If there is one reservation that more people hold about investment than anything else, it is a reluctance to invest in things that they can’t put their hands on.
If you buy a rare baseball card, you have something to hold.
If you put your money in a savings account, you can always withdraw it.
But buying stock in a company feels like a mysterious void to some people because there is no physical manifestation of what they own.
At the same time, these pragmatic people want to help their money grow so that they can afford things that they can put their hands on.
They like things that generate money for them with no added effort and no added risk. This specific group of investors is an ideal one for investing in real estate and precious metals.
The appeal of these investments is far more than the fact that they’re tangible. They’re also finite. It is a fundamental concept of economics that scarcity drives value. Like currencies, stocks can be divided and created almost endlessly, and wise investors realize that the value will degrade quickly. But they aren’t making more land, and while precious metals are still being mined, they aren’t being made.
It is this understanding that makes it far more appealing to certain investors to buy gold than to hold stock in a company. And there are other reasons.
Predictability
No matter how well you research a company or what glowing recommendations your broker can give you about a stock, it can still go belly-up and leave you out in the cold.
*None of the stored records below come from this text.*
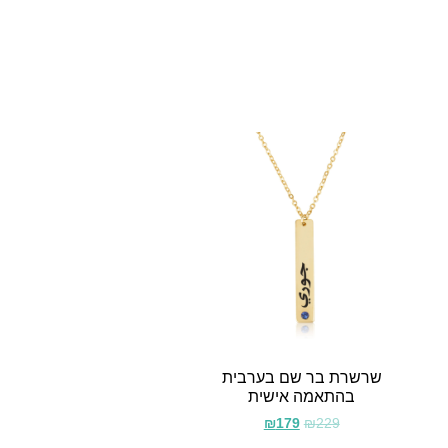
שרשרת בר שם בערבית
בהתאמה אישית
₪
179
₪
229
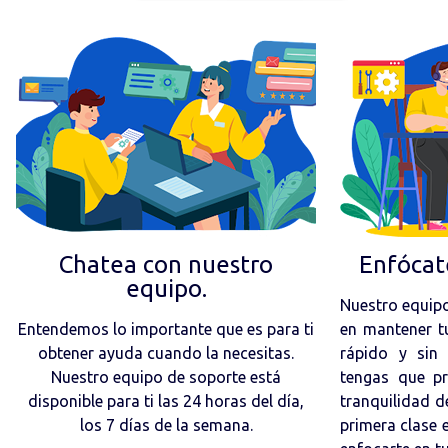
Chatea con nuestro
Enfócat
equipo.
Nuestro equipo
Entendemos lo importante que es para ti
en mantener t
obtener ayuda cuando la necesitas.
rápido y sin
Nuestro equipo de soporte está
tengas que pr
disponible para ti las 24 horas del día,
tranquilidad d
los 7 días de la semana.
primera clase e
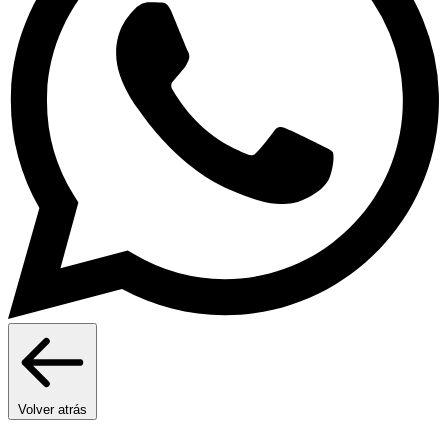
Volver atrás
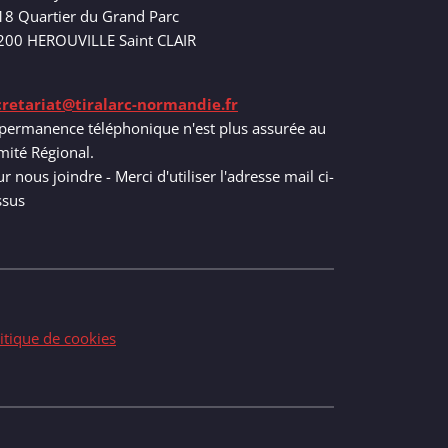
18 Quartier du Grand Parc
200 HEROUVILLE Saint CLAIR
cretariat@tiralarc-normandie.fr
permanence téléphonique n'est plus assurée au
ité Régional.
r nous joindre - Merci d'utiliser l'adresse mail ci-
ssus
itique de cookies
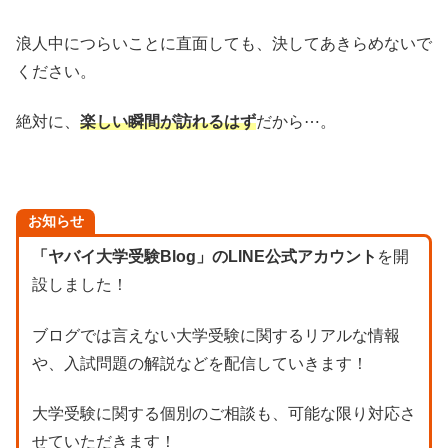
浪人中につらいことに直面しても、決してあきらめないで
ください。
絶対に、
楽しい瞬間が訪れるはず
だから⋯。
お知らせ
「ヤバイ大学受験Blog」のLINE公式アカウント
を開
設しました！
ブログでは言えない大学受験に関するリアルな情報
や、入試問題の解説などを配信していきます！
大学受験に関する個別のご相談も、可能な限り対応さ
せていただきます！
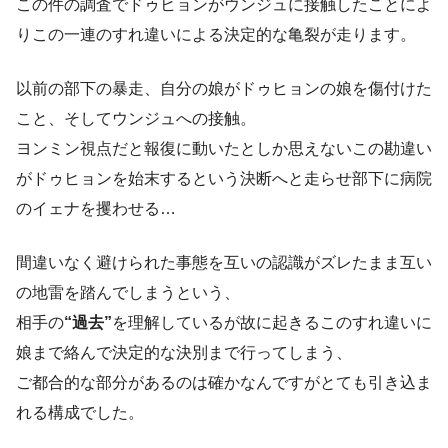
この件の調査でドゥヒョンがウンジュに接触したことによ
りこの一連のすれ違いによる決定的な亀裂が走ります。
以前の部下の暴走、自分の娘がドゥヒョンの娘を傷付けた
こと、そしてウンジュへの接触。
ヨンミン視点だと報復に動いたとしか思えないこの勘違い
がドゥヒョンを始末するという決断へと走らせ部下に病院
のイェナを攫わせる…
間違いなく避けられた事態を互いの認識がズレたまま互い
の地雷を踏んでしまうという、
相手の
“過去”
を理解しているが故に起きるこのすれ違いに
娘まで絡んで決定的な決別まで行ってしまう、
ご都合的な部分があるのは確かなんですがとても引き込ま
れる構成でした。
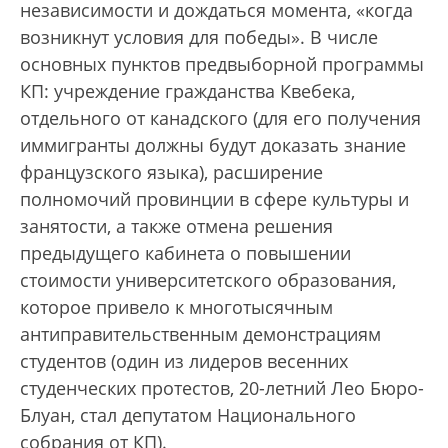
независимости и дождаться момента, «когда
возникнут условия для победы». В числе
основных пунктов предвыборной программы
КП: учреждение гражданства Квебека,
отдельного от канадского (для его получения
иммигранты должны будут доказать знание
французского языка), расширение
полномочий провинции в сфере культуры и
занятости, а также отмена решения
предыдущего кабинета о повышении
стоимости университетского образования,
которое привело к многотысячным
антиправительственным демонстрациям
студентов (один из лидеров весенних
студенческих протестов, 20-летний Лео Бюро-
Блуан, стал депутатом Национального
собрания от КП).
The horrific case of Enron–at one time considered an excellent investment–is a perfect example of how cooking the books can make it possible to fool everyone from the SEC to the average investor.
Real estate and precious metals will fluctuate in value, but you can always count on them to rebound from whatever troughs they may visit.
Simplicity
How do you feel about owning collateralized debt obligations? Unsure? Probably so. People who think tangibly about investments prefer things that they can understand. Real estate is direct. You are investing in 436 Main Street in Mountain City, USA. You can drive there and look at it if you want.
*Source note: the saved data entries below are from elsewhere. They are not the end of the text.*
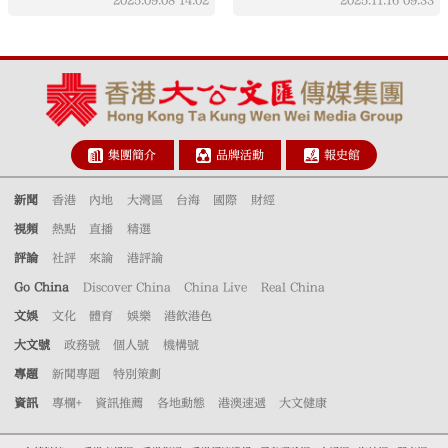
集團簡介
品牌活動
報史館
新聞
香港
內地
大灣區
台海
國際
財經
視頻
熱點
直播
精選
評論
社評
來論
港評論
Go China
Discover China
China Live
Real China
文娛
文化
體育
娛樂
港飲港色
大文號
政務號
個人號
機構號
專題
新聞專題
特別策劃
資訊
專欄+
資訊推薦
各地動態
港澳速遞
大文健康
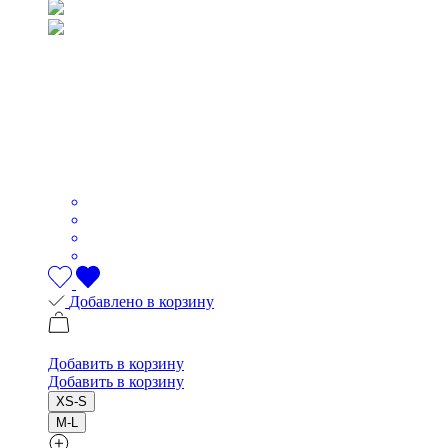
Добавлено в корзину
Добавить в корзину
Добавить в корзину
XS-S
M-L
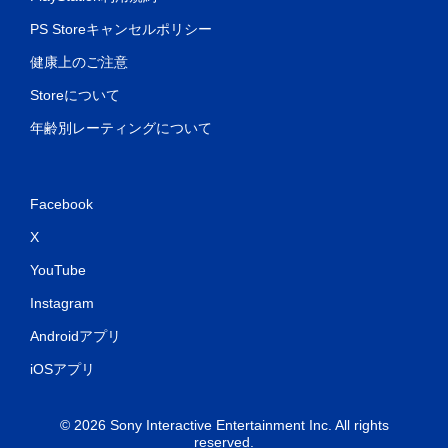
PS Storeキャンセルポリシー
健康上のご注意
Storeについて
年齢別レーティングについて
Facebook
X
YouTube
Instagram
Androidアプリ
iOSアプリ
© 2026 Sony Interactive Entertainment Inc. All rights
reserved.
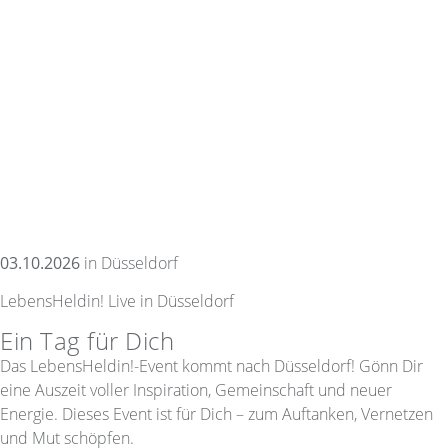
03.10.2026
in Düsseldorf
LebensHeldin! Live in Düsseldorf
Ein Tag für Dich
Das LebensHeldin!-Event kommt nach Düsseldorf! Gönn Dir
eine Auszeit voller Inspiration, Gemeinschaft und neuer
Energie. Dieses Event ist für Dich – zum Auftanken, Vernetzen
und Mut schöpfen.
The same is true of precious metals. If you ever forget what gold is about, you can probably look at the third finger on your left and jog your memory. The market is centered on the demand for that shiny metal–too soft to make tools or build buildings, but incredibly beautiful to see–and when the economy supports lots of people buying it, your money grows.
Stability
A review of the history of Wall Street quickly finds some “black” days, when massive collapses hit and destroyed billions of wealth in a day. Is it any wonder that many steady-handed investors want nothing to do with that kind of risk?
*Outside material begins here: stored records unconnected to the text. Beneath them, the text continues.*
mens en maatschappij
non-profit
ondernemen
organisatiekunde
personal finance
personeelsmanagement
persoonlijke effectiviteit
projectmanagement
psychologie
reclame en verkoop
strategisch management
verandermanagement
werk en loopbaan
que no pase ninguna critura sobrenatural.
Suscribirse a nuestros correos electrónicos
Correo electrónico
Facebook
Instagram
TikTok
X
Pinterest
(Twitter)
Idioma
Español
When the market tanks, tangibles react. Everybody flees from paper investments and back over to the stalwart metals and real estate. The message here is that these investments can be more than just an escape hatch when things get dicey elsewhere. They can also be a safe haven that’s largely insulated from the unpredictability that permeates most other sectors.
Investing is never a zero-risk activity, but some people misconstrue that. Stocks truly can go to a near-zero value and never recover. But real estate and precious metals have intrinsic value driven by scarcity and demand, so that no matter what other investment instruments may do, they’ll remain solid and predictable. And solid and predictable are exactly how you can describe the people who like investments like this.